TRY IT >> The reply must consist of the lines from the first line of the records through the line containing "Epstein Survivor Marina Lacerda Speaks", copied exactly, with every picture omitted.

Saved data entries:

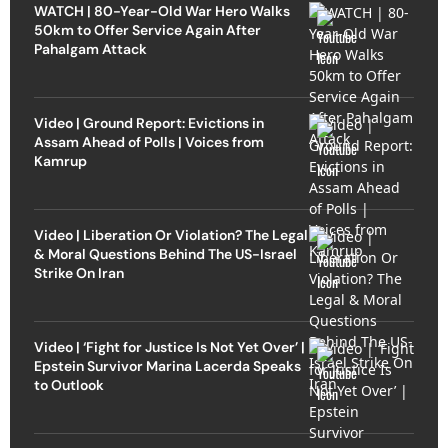
WATCH | 80-Year-Old War Hero Walks
50km to Offer Service Again After
Pahalgam Attack
Video | Ground Report: Evictions in
Assam Ahead of Polls | Voices from
Kamrup
Video | Liberation Or Violation? The Legal
& Moral Questions Behind The US-Israel
Strike On Iran
Video | ‘Fight for Justice Is Not Yet Over’ |
Epstein Survivor Marina Lacerda Speaks
to Outlook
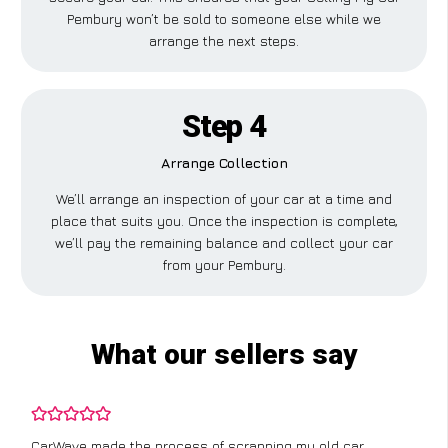
Pembury won’t be sold to someone else while we
arrange the next steps.
Step 4
Arrange Collection
We’ll arrange an inspection of your car at a time and
place that suits you. Once the inspection is complete,
we’ll pay the remaining balance and collect your car
from your Pembury.
What our sellers say
CarWave made the process of scrapping my old car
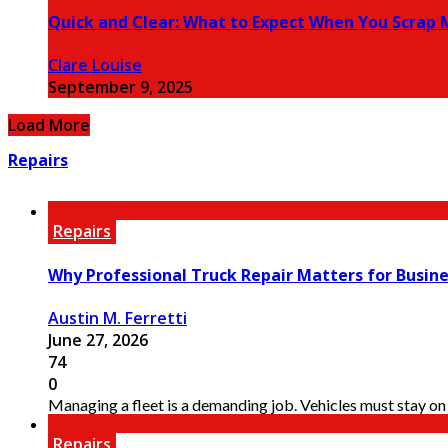
Quick and Clear: What to Expect When You Scrap M
Clare Louise
September 9, 2025
Load More
Repairs
Repairs
Why Professional Truck Repair Matters for Busin
Austin M. Ferretti
June 27, 2026
74
0
Managing a fleet is a demanding job. Vehicles must stay on 
Repairs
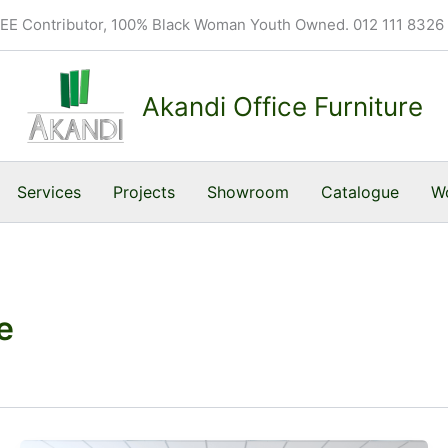
BEE Contributor, 100% Black Woman Youth Owned. 012 111 8326
Akandi Office Furniture
Services
Projects
Showroom
Catalogue
Wo
e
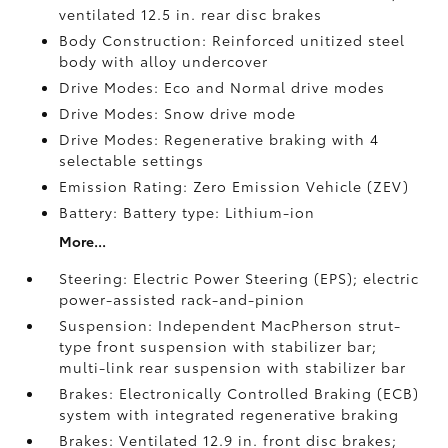
ventilated 12.5 in. rear disc brakes
Body Construction: Reinforced unitized steel
body with alloy undercover
Drive Modes: Eco and Normal drive modes
Drive Modes: Snow drive mode
Drive Modes: Regenerative braking with 4
selectable settings
Emission Rating: Zero Emission Vehicle (ZEV)
Battery: Battery type: Lithium-ion
More...
Steering: Electric Power Steering (EPS); electric
power-assisted rack-and-pinion
Suspension: Independent MacPherson strut-
type front suspension with stabilizer bar;
multi-link rear suspension with stabilizer bar
Brakes: Electronically Controlled Braking (ECB)
system with integrated regenerative braking
Brakes: Ventilated 12.9 in. front disc brakes;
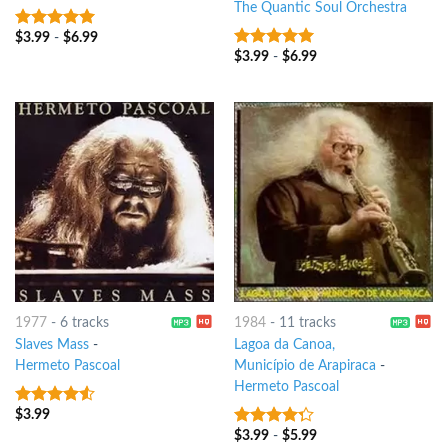
The Quantic Soul Orchestra
$
3.99
-
$
6.99
7
out of 5
$
3.99
-
$
6.99
7
out of 5
1977
-
6 tracks
1984
-
11 tracks
Slaves Mass
-
Lagoa da Canoa,
Hermeto Pascoal
Município de Arapiraca
-
Hermeto Pascoal
$
3.99
4.25
out
of 5
$
3.99
-
$
5.99
4
out of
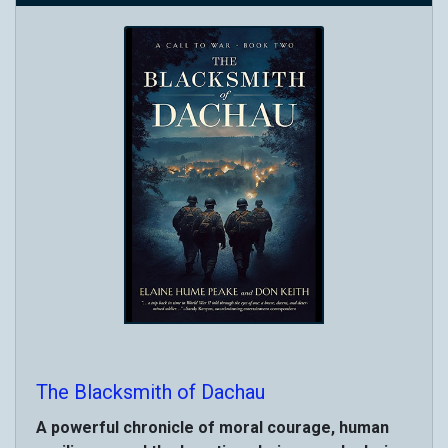
The Blacksmith of Dachau
A powerful chronicle of moral courage, human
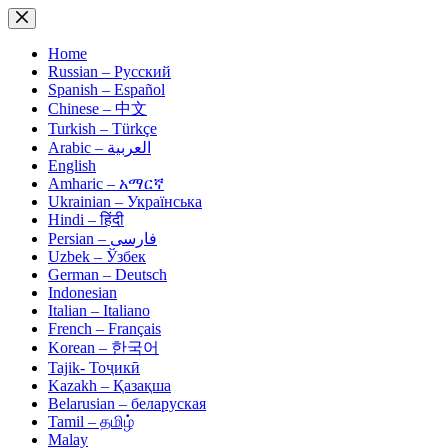
Skip
to
content
Home
Russian – Русский
Spanish – Español
Chinese – 中文
Turkish – Türkçe
Arabic – العربية
English
Amharic – አማርኛ
Ukrainian – Українська
Hindi – हिंदी
Persian – فارسی
Uzbek – Ўзбек
German – Deutsch
Indonesian
Italian – Italiano
French – Français
Korean – 한국어
Tajik- Тоҷикӣ
Kazakh – Қазақша
Belarusian – беларуская
Tamil – தமிழ்
Malay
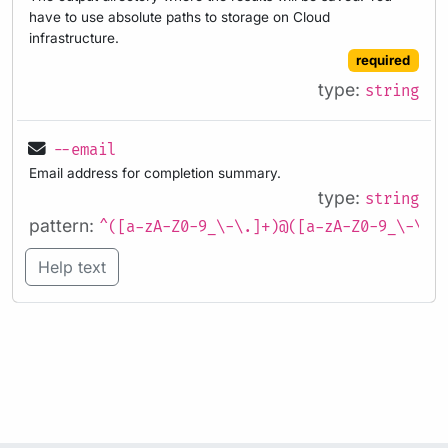
have to use absolute paths to storage on Cloud
infrastructure.
required
type:
string
--email
Email address for completion summary.
type:
string
pattern:
^([a-zA-Z0-9_\-\.]+)@([a-zA-Z0-9_\-\.]
Help text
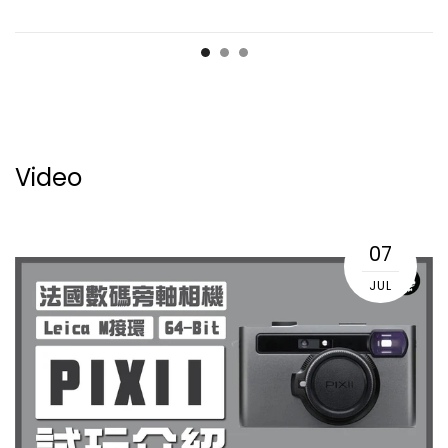
Video
07
JUL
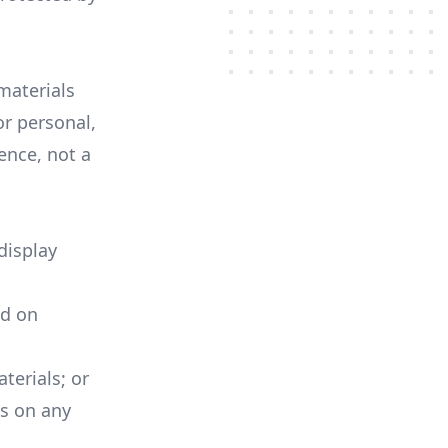
materials
or personal,
ence, not a
display
ed on
terials; or
ls on any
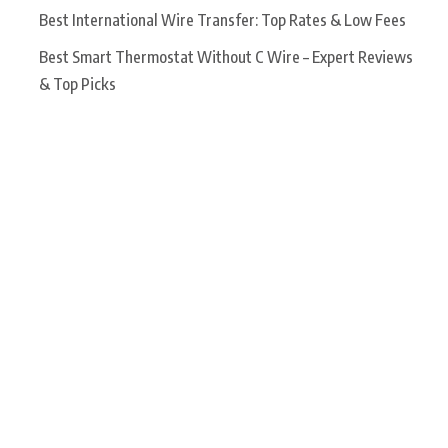
Best International Wire Transfer: Top Rates & Low Fees
Best Smart Thermostat Without C Wire – Expert Reviews
& Top Picks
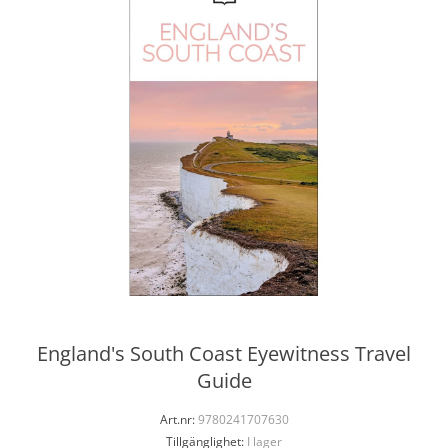
England's South Coast Eyewitness Travel
Guide
Art.nr:
9780241707630
Tillgänglighet:
I lager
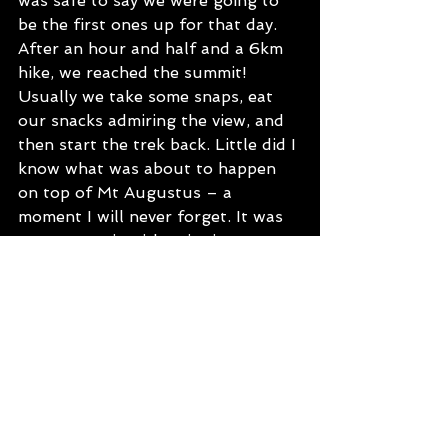
was safe to say we were going to 
be the first ones up for that day. 
After an hour and half and a 6km 
hike, we reached the summit! 
Usually we take some snaps, eat 
our snacks admiring the view, and 
then start the trek back. Little did I 
know what was about to happen 
on top of Mt Augustus – a 
moment I will never forget. It was 
very romantic with epic views 
overlooking the surrounds and if 
you look closely, the sun was 
actually shining on Kurt’s hand - 
when he got down on one knee. 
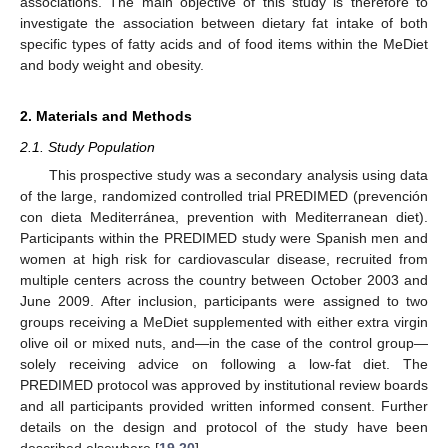
associations. The main objective of this study is therefore to
investigate the association between dietary fat intake of both
specific types of fatty acids and of food items within the MeDiet
and body weight and obesity.
2. Materials and Methods
2.1. Study Population
This prospective study was a secondary analysis using data
of the large, randomized controlled trial PREDIMED (prevención
con dieta Mediterránea, prevention with Mediterranean diet).
Participants within the PREDIMED study were Spanish men and
women at high risk for cardiovascular disease, recruited from
multiple centers across the country between October 2003 and
June 2009. After inclusion, participants were assigned to two
groups receiving a MeDiet supplemented with either extra virgin
olive oil or mixed nuts, and—in the case of the control group—
solely receiving advice on following a low-fat diet. The
PREDIMED protocol was approved by institutional review boards
and all participants provided written informed consent. Further
details on the design and protocol of the study have been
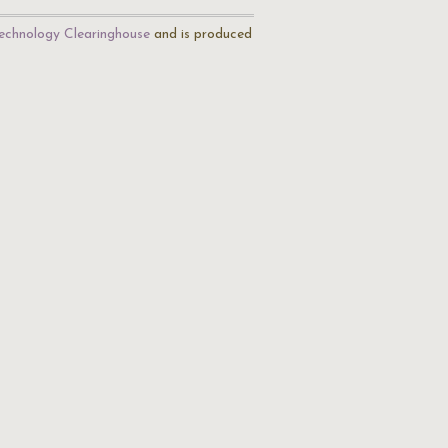
echnology Clearinghouse
and is produced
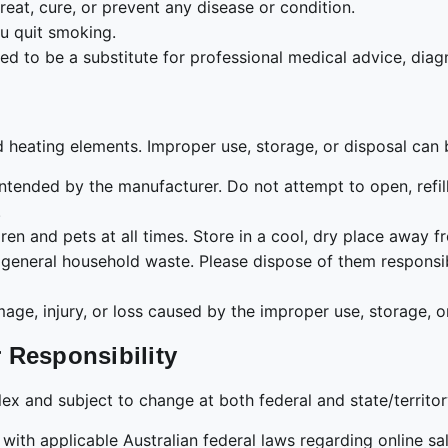
reat, cure, or prevent any disease or condition.
u quit smoking.
ded to be a substitute for professional medical advice, diag
d heating elements. Improper use, storage, or disposal can
ntended by the manufacturer. Do not attempt to open, refill
.
ren and pets at all times. Store in a cool, dry place away 
general household waste. Please dispose of them responsib
e, injury, or loss caused by the improper use, storage, or
 Responsibility
ex and subject to change at both federal and state/territory
h applicable Australian federal laws regarding online sale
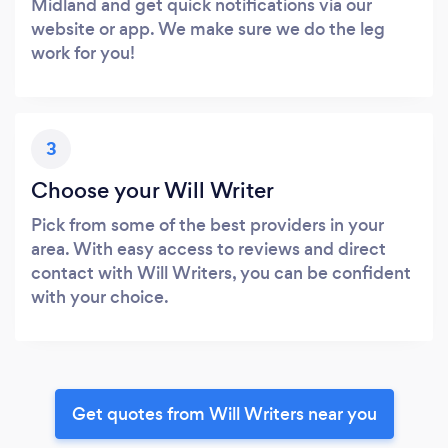
Midland and get quick notifications via our
website or app. We make sure we do the leg
work for you!
3
Choose your Will Writer
Pick from some of the best providers in your
area. With easy access to reviews and direct
contact with Will Writers, you can be confident
with your choice.
Get quotes from Will Writers near you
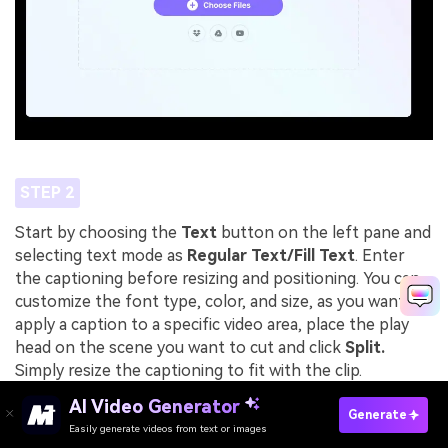
STEP 2
Start by choosing the
Text
button on the left pane and
selecting text mode as
Regular Text/Fill Text
. Enter
the captioning before resizing and positioning. You can
customize the font type, color, and size, as you want. To
apply a caption to a specific video area, place the play
head on the scene you want to cut and click
Split.
Simply resize the captioning to fit with the clip.
AI Video Generator
Generate
Easily generate videos from text or images
Try It Online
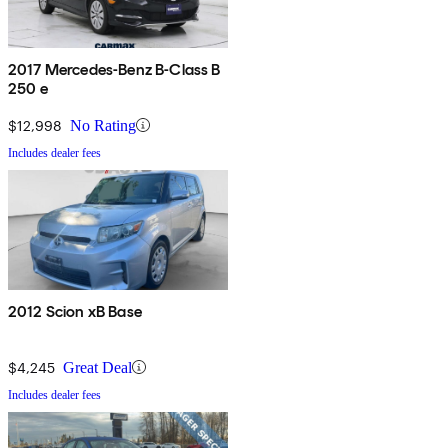
2017 Mercedes-Benz B-Class B
250 e
$12,998
No Rating
Includes dealer fees
2012 Scion xB Base
$4,245
Great Deal
Includes dealer fees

WRITTEN RESPONSE >>
WATCH | 80-Year-Old War Hero Walks
50km to Offer Service Again After
Pahalgam Attack
Video | Ground Report: Evictions in
Assam Ahead of Polls | Voices from
Kamrup
Video | Liberation Or Violation? The Legal
& Moral Questions Behind The US-Israel
Strike On Iran
Video | ‘Fight for Justice Is Not Yet Over’ |
Epstein Survivor Marina Lacerda Speaks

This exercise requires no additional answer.